Video Chat on Your Phone
Now that you're a video-chat connoisseur, you can take it on the road. How can you video chat while you're mobile--say, on a cell phone? Plenty of services will let you let you do just that; Tango, for one, allows you to video chat with users on other platforms. One thing you may want to have, however, is a phone with a front-facing camera--although you can video chat using a phone's back-facing camera, it's a bit inconvenient.
Here are two video-chat services that you can use on your phone.
Using FaceTime is simple: Find the person you want to video chat with in your contacts list, and tap the FaceTime button. Or, if you're on a call with someone, tap the FaceTime button on the call screen. FaceTime by default utilizes your device's front-facing camera, but you can also tap the switch button to use the back camera.
The only real problem with FaceTime is that you must be on Wi-Fi--not 3G--to use it. But you do have ways to get around that constraint--with a little jailbreaking.
If you don't have an iOS device, or if you own an iOS device and you want to make video calls over 3G or 4G without having to jailbreak it, you can check out Tango. A cross-platform mobile video-chat service, Tango works on both iOS devices and Android phones.
Tango is quick and easy to set up--all you need is your name and your contact list, and you can start calling right away. For you to call someone through Tango, the other person also needs to have the app installed.

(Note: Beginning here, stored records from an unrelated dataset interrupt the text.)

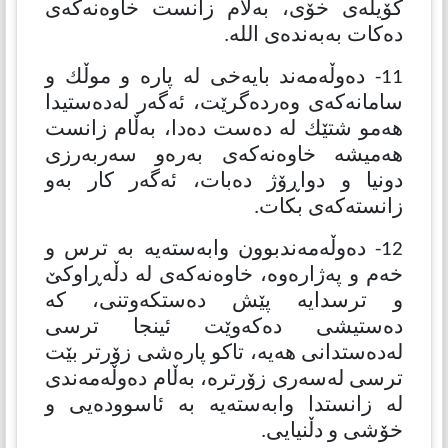
كۆیلەی خۆی، بەلام زانست خاوەنەكەی
دەكات بەبەندەی الله.
11- دەوڵەمەند بایەخی لە پارە و موڵك و
سامانەكەی وەردەگرێت، ئەگەر لەدەستیدا
هەمو شتێك لە دەست دەدا، بەڵام زانست
هەمیشە خاوەنەكەی بەرەو سەربەرزی
دونیا و دواڕۆژ دەبات، ئەگەر كار بەو
زانستەكەی بكات.
12- دەوڵەمەندبوون وابەستەیە بە ترس و
خەم و پەژارەوە، خاوەنەكەی لە دڵەڕاوكێ
و ترسدایە پێش دەستكەوتنی، كە
دەستیشی دەكەوێت ئینجا ترسی
لەدەستدانی هەیە، تاكو پارەشی زۆرتر بێت
ترسی لەسەری زۆرترە، بەڵام دەوڵەمەندی
لە زانستدا وابەستەیە بە ئاسوودەیی و
خۆشی و دڵنیایی.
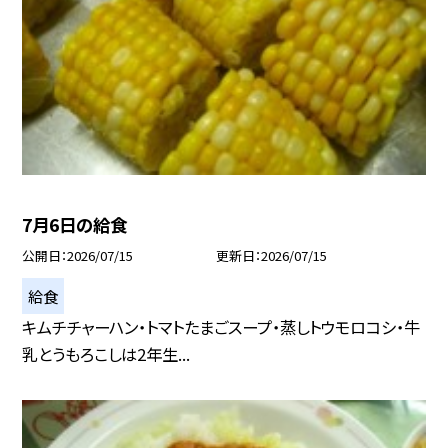
7月6日の給食
公開日
2026/07/15
更新日
2026/07/15
給食
キムチチャーハン・トマトたまごスープ・蒸しトウモロコシ・牛
乳とうもろこしは2年生...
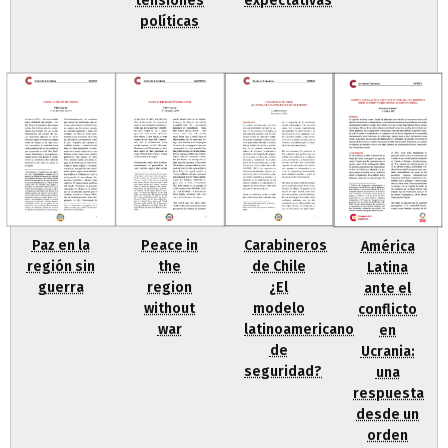
tensiones
expectativas
políticas
Paz en la
Peace in
Carabineros
América
región sin
the
de Chile
Latina
guerra
region
¿El
ante el
without
modelo
conflicto
war
latinoamericano
en
de
Ucrania:
seguridad?
una
respuesta
desde un
orden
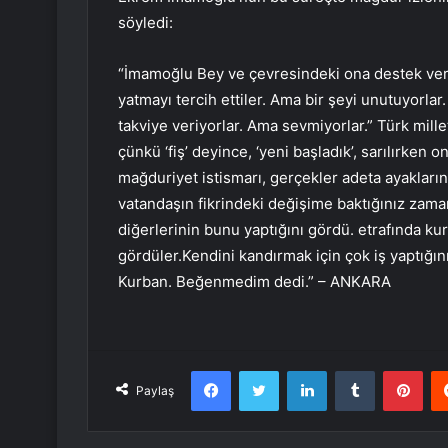
söyledi:
“İmamoğlu Bey ve çevresindeki ona destek ver
yatmayı tercih ettiler. Ama bir şeyi unutuyorla
takviye veriyorlar. Ama sevmiyorlar.” Türk mille
çünkü ‘fiş’ deyince, ‘yeni başladık’, sarılırken 
mağduriyet istismarı, gerçekler adeta ayakları
vatandaşın fikrindeki değişime baktığınız za
diğerlerinin bunu yaptığını gördü. etrafında k
gördüler.Kendini kandırmak için çok iş yaptığın
Kurban. Beğenmedim dedi.” – ANKARA
Facebook
Twitter
LinkedIn
Tumblr
Pint
Paylaş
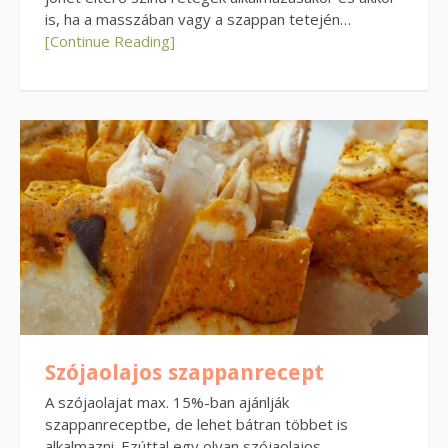
is, ha a masszában vagy a szappan tetején…
[Continue Reading]
Szójaolajos szappanrecept
A szójaolajat max. 15%-ban ajánlják
szappanreceptbe, de lehet bátran többet is
alkalmazni. Ezúttal egy olyan szójaolajos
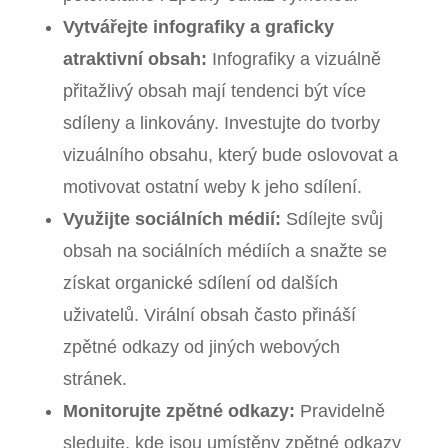
Vytvářejte infografiky a graficky
atraktivní obsah:
Infografiky a vizuálně
přitažlivý obsah mají tendenci být více
sdíleny a linkovány. Investujte do tvorby
vizuálního obsahu, který bude oslovovat a
motivovat ostatní weby k jeho sdílení.
Využijte sociálních médií:
Sdílejte svůj
obsah na sociálních médiích a snažte se
získat organické sdílení od dalších
uživatelů. Virální obsah často přináší
zpětné odkazy od jiných webových
stránek.
Monitorujte zpětné odkazy:
Pravidelně
sledujte, kde jsou umístěny zpětné odkazy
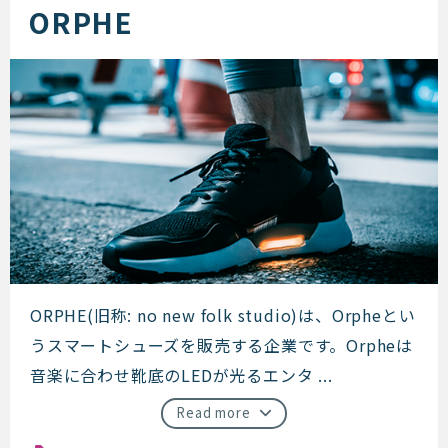
ORPHE
ORPHE
ORPHE(旧称: no new folk studio)は、Orpheとい
うスマートシューズを販売する企業です。Orpheは
音楽に合わせ靴底のLEDが光るエンタ ...
Read more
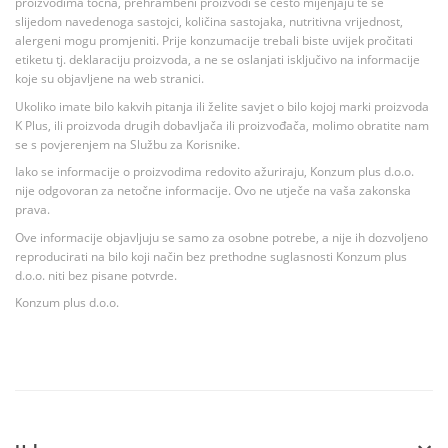
proizvodima točna, prehrambeni proizvodi se često mijenjaju te se
slijedom navedenoga sastojci, količina sastojaka, nutritivna vrijednost,
alergeni mogu promjeniti. Prije konzumacije trebali biste uvijek pročitati
etiketu tj. deklaraciju proizvoda, a ne se oslanjati isključivo na informacije
koje su objavljene na web stranici.
Ukoliko imate bilo kakvih pitanja ili želite savjet o bilo kojoj marki proizvoda
K Plus, ili proizvoda drugih dobavljača ili proizvođača, molimo obratite nam
se s povjerenjem na Službu za Korisnike.
Iako se informacije o proizvodima redovito ažuriraju, Konzum plus d.o.o.
nije odgovoran za netočne informacije. Ovo ne utječe na vaša zakonska
prava.
Ove informacije objavljuju se samo za osobne potrebe, a nije ih dozvoljeno
reproducirati na bilo koji način bez prethodne suglasnosti Konzum plus
d.o.o. niti bez pisane potvrde.
Konzum plus d.o.o.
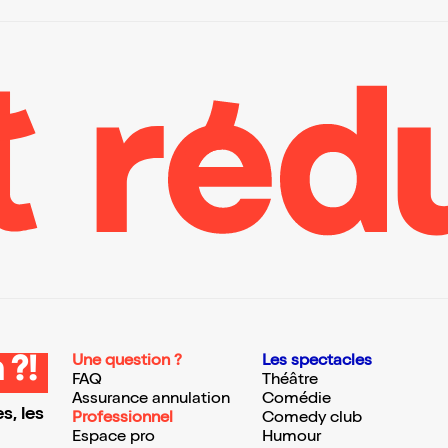
Une question ?
Les spectacles
 ?!
FAQ
Théâtre
Assurance annulation
Comédie
s, les
Professionnel
Comedy club
Espace pro
Humour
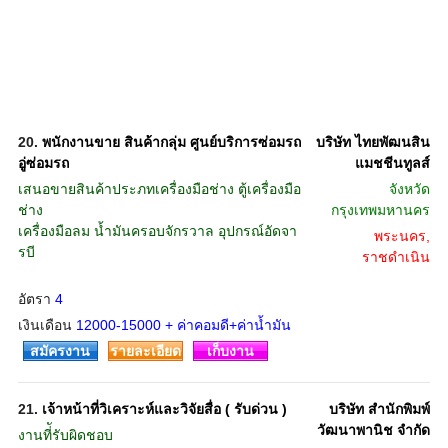
20.
พนักงานขาย สินค้ากลุ่ม ศูนย์บริการซ่อมรถ
บริษัท ไทยพัฒนสิน
อู่ซ่อมรถ
แมชชีนทูลส์
เสนอขายสินค้าประภทเครื่องมือช่าง ตู้เครื่องมือ
จังหวัด
ช่าง
กรุงเทพมหานคร
เครื่องมือลม น้ำมันครอบจักรวาล อุปกรณ์อัดจา
พระนคร,
รบี
ราชดำเนิน
อัตรา
4
เงินเดือน
12000-15000 + ค่าคอมดี+ค่าน้ำมัน
สมัครงาน
รายละเอียด
เก็บงาน
21.
เจ้าหน้าที่วิเคราะห์และวิจัยสื่อ ( รับด่วน )
บริษัท สำนักพิมพ์
วัฒนาพานิช จำกัด
งานที่ัรับผิดชอบ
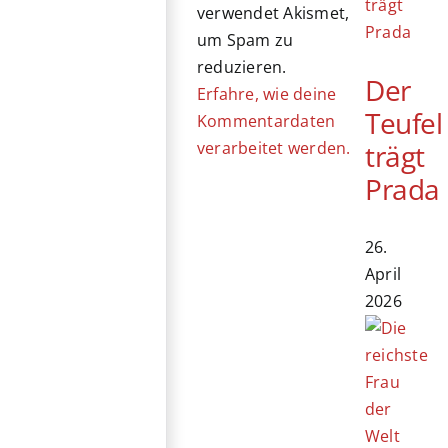
verwendet Akismet,
um Spam zu
reduzieren.
Der
Erfahre, wie deine
Teufel
Kommentardaten
verarbeitet werden.
trägt
Prada
26.
April
2026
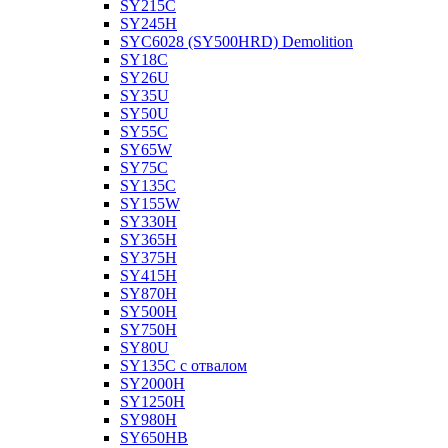
SY215C
SY245H
SYC6028 (SY500HRD) Demolition
SY18C
SY26U
SY35U
SY50U
SY55C
SY65W
SY75C
SY135C
SY155W
SY330H
SY365H
SY375H
SY415H
SY870H
SY500H
SY750H
SY80U
SY135C с отвалом
SY2000H
SY1250H
SY980H
SY650HB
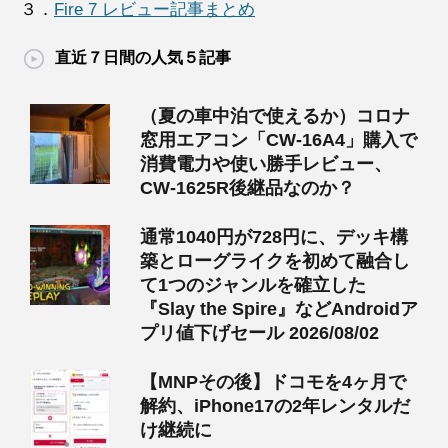
３．
Fire 7 レビュー記事まとめ
直近７日間の人気５記事
（夏の車中泊で使えるか）コロナ
窓用エアコン「CW-16A4」購入で
消費電力や使い勝手レビュー、
CW-1625R後継品なのか？
通常1040円が728円に、デッキ構
築とローグライクを初めて融合し
て1つのジャンルを確立した
『Slay the Spire』などAndroidア
プリ値下げセール 2026/08/02
【MNPその後】ドコモを4ヶ月で
解約、iPhone17の2年レンタルだ
け継続に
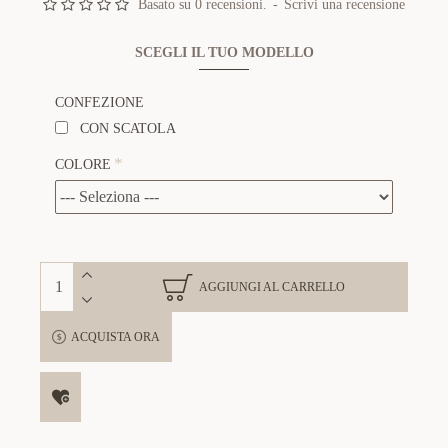
Basato su 0 recensioni.
-
Scrivi una recensione
SCEGLI IL TUO MODELLO
CONFEZIONE
CON SCATOLA
COLORE
AGGIUNGI AL CARRELLO
ACQUISTA ORA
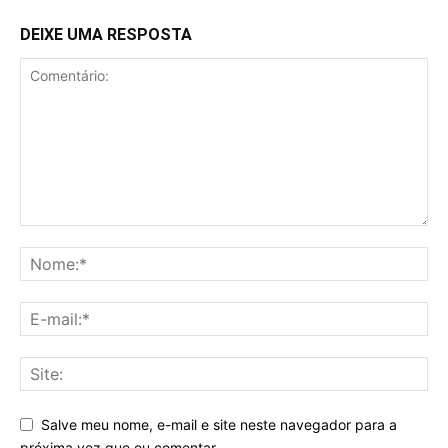
DEIXE UMA RESPOSTA
Salve meu nome, e-mail e site neste navegador para a
próxima vez que eu comentar.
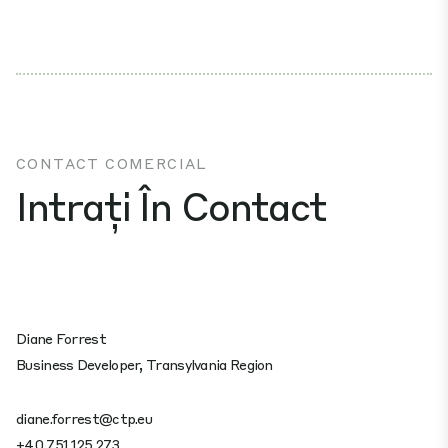
CONTACT COMERCIAL
Intrați În Contact
Diane Forrest
Business Developer, Transylvania Region
diane.forrest@ctp.eu
+40 751 125 273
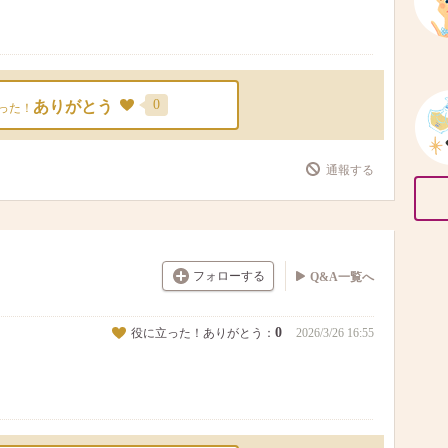
0
ありがとう
った！
通報する
フォローする
Q&A一覧へ
0
役に立った！ありがとう：
2026/3/26 16:55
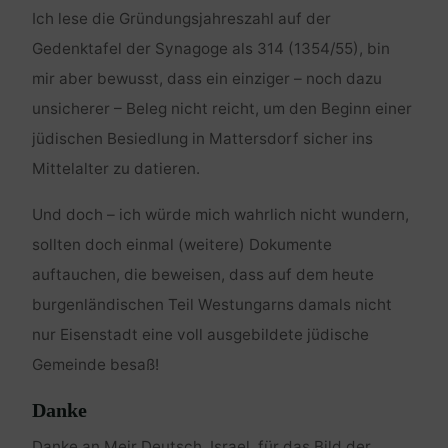
Ich lese die Gründungsjahreszahl auf der
Gedenktafel der Synagoge als 314 (1354/55), bin
mir aber bewusst, dass ein einziger – noch dazu
unsicherer – Beleg nicht reicht, um den Beginn einer
jüdischen Besiedlung in Mattersdorf sicher ins
Mittelalter zu datieren.
Und doch – ich würde mich wahrlich nicht wundern,
sollten doch einmal (weitere) Dokumente
auftauchen, die beweisen, dass auf dem heute
burgenländischen Teil Westungarns damals nicht
nur Eisenstadt eine voll ausgebildete jüdische
Gemeinde besaß!
Danke
Danke an Meir Deutsch, Israel, für das Bild der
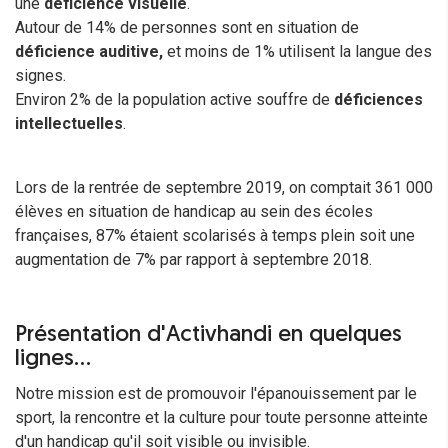
une
déficience visuelle
.
Autour de 14% de personnes sont en situation de
déficience auditive,
et moins de 1% utilisent la langue des
signes.
Environ 2% de la population active souffre de
déficiences
intellectuelles
.
Lors de la rentrée de septembre 2019, on comptait 361 000
élèves en situation de handicap au sein des écoles
françaises, 87% étaient scolarisés à temps plein soit une
augmentation de 7% par rapport à septembre 2018.
Présentation d'Activhandi en quelques
lignes...
Notre mission est de promouvoir l'épanouissement par le
sport, la rencontre et la culture pour toute personne atteinte
d'un handicap qu'il soit visible ou invisible.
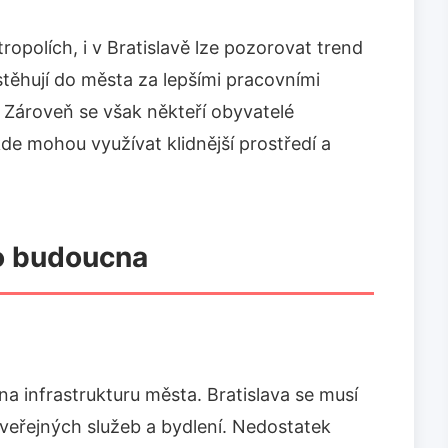
opolích, i v Bratislavě lze pozorovat trend
stěhují do města za lepšími pracovními
. Zároveň se však někteří obyvatelé
de mohou využívat klidnější prostředí a
o budoucna
a infrastrukturu města. Bratislava se musí
 veřejných služeb a bydlení. Nedostatek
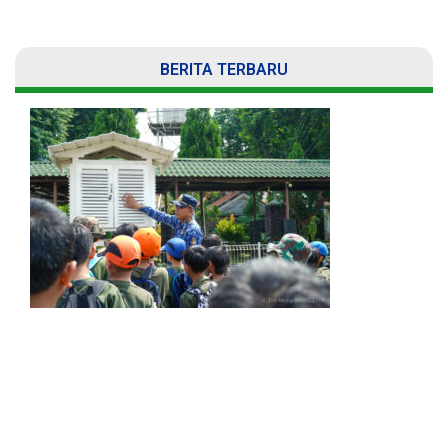
BERITA TERBARU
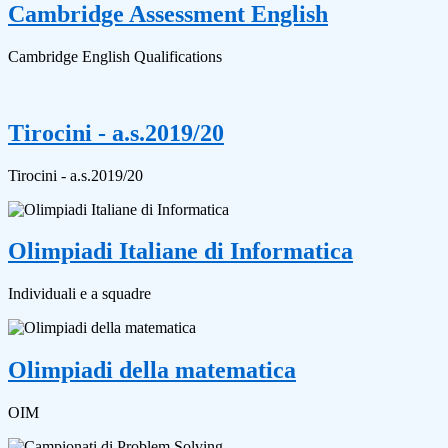
Cambridge Assessment English
Cambridge English Qualifications
Tirocini - a.s.2019/20
Tirocini - a.s.2019/20
Olimpiadi Italiane di Informatica
Individuali e a squadre
Olimpiadi della matematica
OIM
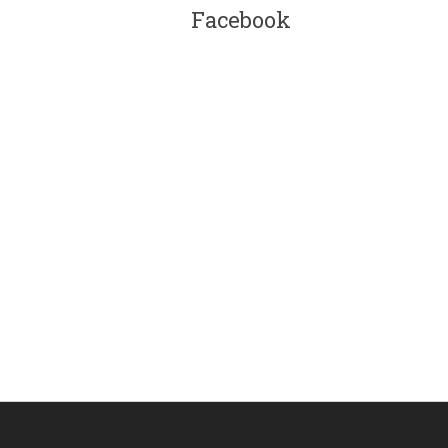
Facebook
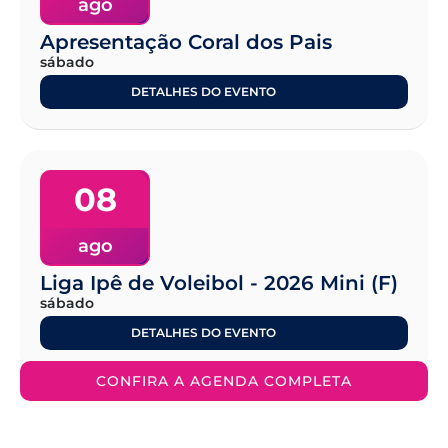
ago
Apresentação Coral dos Pais
sábado
DETALHES DO EVENTO
08
ago
Liga Ipê de Voleibol - 2026 Mini (F)
sábado
DETALHES DO EVENTO
CONFIRA A AGENDA COMPLETA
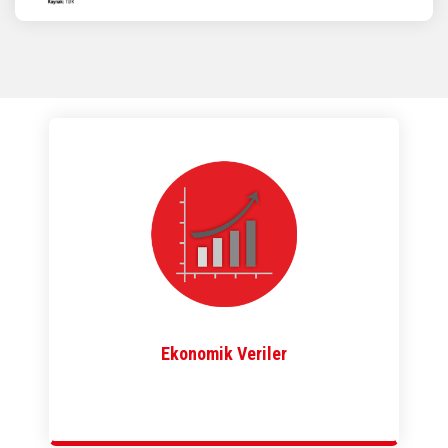
Ekonomik Veriler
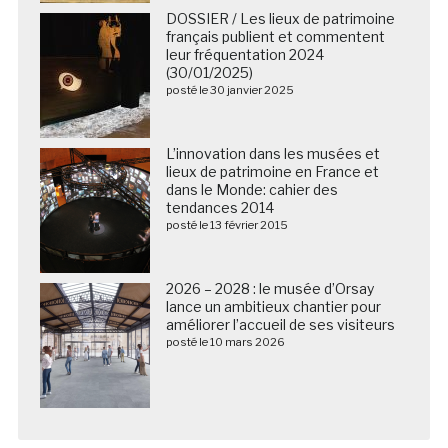
DOSSIER / Les lieux de patrimoine
français publient et commentent
leur fréquentation 2024
(30/01/2025)
posté le 30 janvier 2025
L’innovation dans les musées et
lieux de patrimoine en France et
dans le Monde: cahier des
tendances 2014
posté le 13 février 2015
2026 – 2028 : le musée d’Orsay
lance un ambitieux chantier pour
améliorer l’accueil de ses visiteurs
posté le 10 mars 2026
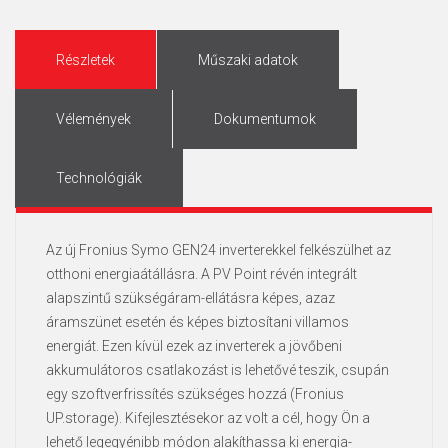
Részletek
Műszaki adatok
Vélemények
Dokumentumok
Technológiák
Az új Fronius Symo GEN24 inverterekkel felkészülhet az
otthoni energiaátállásra. A PV Point révén integrált
alapszintű szükségáram-ellátásra képes, azaz
áramszünet esetén és képes biztosítani villamos
energiát. Ezen kívül ezek az inverterek a jövőbeni
akkumulátoros csatlakozást is lehetővé teszik, csupán
egy szoftverfrissítés szükséges hozzá (Fronius
UP.storage). Kifejlesztésekor az volt a cél, hogy Ön a
lehető legegyénibb módon alakíthassa ki energia-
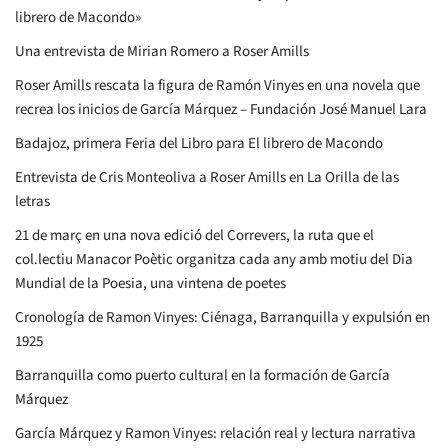
librero de Macondo»
Una entrevista de Mirian Romero a Roser Amills
Roser Amills rescata la figura de Ramón Vinyes en una novela que
recrea los inicios de García Márquez – Fundación José Manuel Lara
Badajoz, primera Feria del Libro para El librero de Macondo
Entrevista de Cris Monteoliva a Roser Amills en La Orilla de las
letras
21 de març en una nova edició del Correvers, la ruta que el
col.lectiu Manacor Poètic organitza cada any amb motiu del Dia
Mundial de la Poesia, una vintena de poetes
Cronología de Ramon Vinyes: Ciénaga, Barranquilla y expulsión en
1925
Barranquilla como puerto cultural en la formación de García
Márquez
García Márquez y Ramon Vinyes: relación real y lectura narrativa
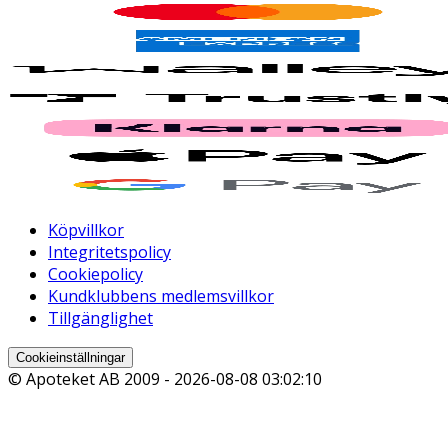
Köpvillkor
Integritetspolicy
Cookiepolicy
Kundklubbens medlemsvillkor
Tillgänglighet
Cookieinställningar
© Apoteket AB 2009 -
2026-08-08 03:02:10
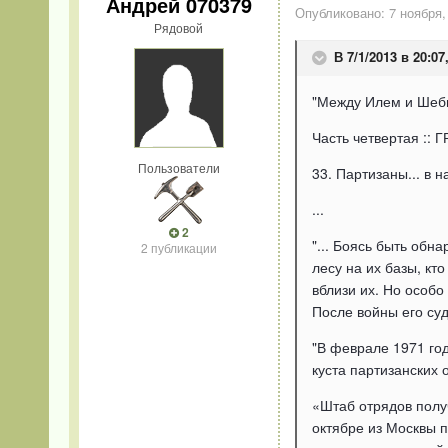
Андрей 070379
Опубликовано:
7 ноября,
Рядовой
В 7/1/2013 в 20:07
"Между Илем и Шеб
Часть четвертая :
Пользователи
33. Партизаны... в 
...
2
"... Боясь быть обн
2 публикации
лесу на их базы, кт
вблизи их. Но особо
После войны его суд
"В феврале 1971 го
куста партизанских 
«Штаб отрядов получ
октябре из Москвы 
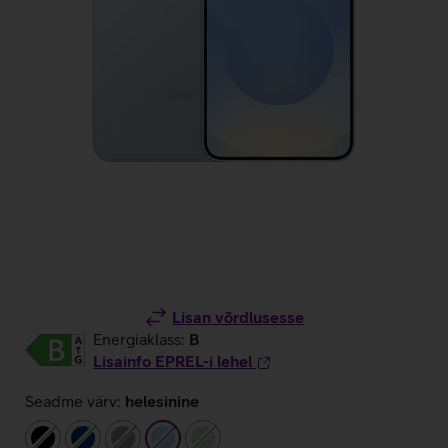
Lisan võrdlusesse
Energiaklass:
B
Lisainfo EPREL-i lehel
Seadme värv:
helesinine
must
tumesinine
hall
helesinine
heleroheline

You can invite friends via text or email, straight from the Tango app.
Aside from the ability to video chat over a data connection, one particularly appealing feature of Tango is the ability to switch between video and audio during the call.
See? Video chatting isn't nearly as scary as it seems. You can do it from virtually anywhere, too. Now you have no excuse to avoid calling your mother and letting her see your face.